One thing D'Cruz doesn't cover is just how hard it can be to even define "customer"...

That is because "customers'" do not exist in the core business processes, since the core business processes deal with specific relationships or roles - "customer" is a derived term that can mean many different things and it is up to marketing to decide what relevance the information has. Example - A 'person/customer' can but an airline ticket and the name of the purchaser must match the name on the credit card and the name on the boarding pass must match the passport - two entirely different processes and measurements. Also the two processes may relate to two different addresses - one for the flight details to be sent and the other for the receipt. You don't actually know for certain whether the two people with very similar names are one and the same person and you cannot make assumptions.

The entire concept of a 'customer' for core processes is completely bogus and the habit of imposing this term on business (data) analysis from the outset is one of the main reasons that people foul up business analysis and system design. This happens because people are happier to deal with what they like to call "the real world" rather than paying attention to what is really happening IE the actual business rules.

Own a bank account as a 'customer'? No you don't - the bank owns the account and you sign a contract that makes you liable for monies taken from the account - still the term "customer" is much friendlier than being called the liable party isn't it?

Systems are analysed and developed from the top down and I believe this approach is what causes most of the issues with poorly designed systems.

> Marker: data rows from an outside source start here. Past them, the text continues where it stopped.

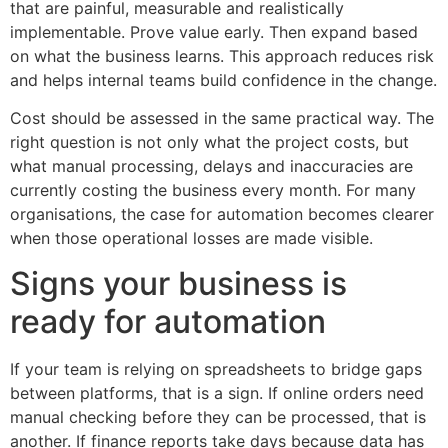
that are painful, measurable and realistically
implementable. Prove value early. Then expand based
on what the business learns. This approach reduces risk
and helps internal teams build confidence in the change.
Cost should be assessed in the same practical way. The
right question is not only what the project costs, but
what manual processing, delays and inaccuracies are
currently costing the business every month. For many
organisations, the case for automation becomes clearer
when those operational losses are made visible.
Signs your business is
ready for automation
If your team is relying on spreadsheets to bridge gaps
between platforms, that is a sign. If online orders need
manual checking before they can be processed, that is
another. If finance reports take days because data has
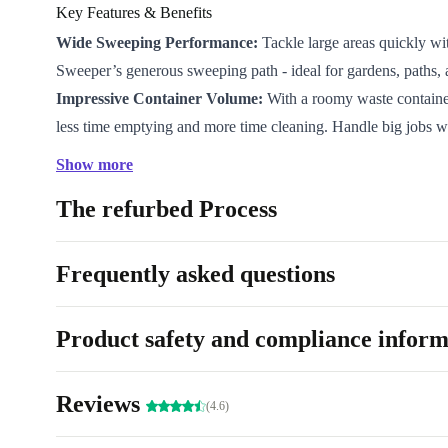
Key Features & Benefits
Wide Sweeping Performance:
Tackle large areas quickly wi
Sweeper’s generous sweeping path - ideal for gardens, paths, 
Impressive Container Volume:
With a roomy waste containe
less time emptying and more time cleaning. Handle big jobs w
interruptions.
Show more
Effortless Manoeuvrability:
Lightweight design and smooth-
The refurbed Process
let you glide around garden beds, lawns, and hard surfaces wit
Professionally Refurbished:
Each unit is carefully checked, 
restored for reliable, better-than-used performance.
Frequently asked questions
Quiet Operation:
Keep your outdoor spaces neat without dist
- ideal for early mornings or quiet neighbourhoods.
Product safety and compliance inform
Why Choose a Refurbished Kärcher S 6 Sweeper?
Eco-Friendly Decision:
Extend the life of top-quality electro
Reviews
reducing demand for new resources and cutting down on elect
(4.6)
Reliable & Ready:
Every sweeper is professionally refurbish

They should be analysed from the bottom up (after a scoping exercise) and you can derive whatever you like from the REAL meaning of the data in question. This problem has dogged IT for years and one failure after another of large systems doesn't seem to have any affect on those that can't see the trees for the forest (yes, I really did say that!).

A lot of this misunderstanding is caused by the comfort factor of being able to talk with business users through a commonly held view of the world. Try looking instead at the contracts that people sign rather than a wooly chat about abstractions and then you will see what the business relationship with the "customer" really is.

All of this has been known for years but it doesn't seem to stop people writing books of complete rubbish on the subject. Rather than IT staff analysing businesses, it's about time someone started to analyse the psychology of the IT staff that blunder from one failed project to another without ever grasping the basics of what they are dealing with.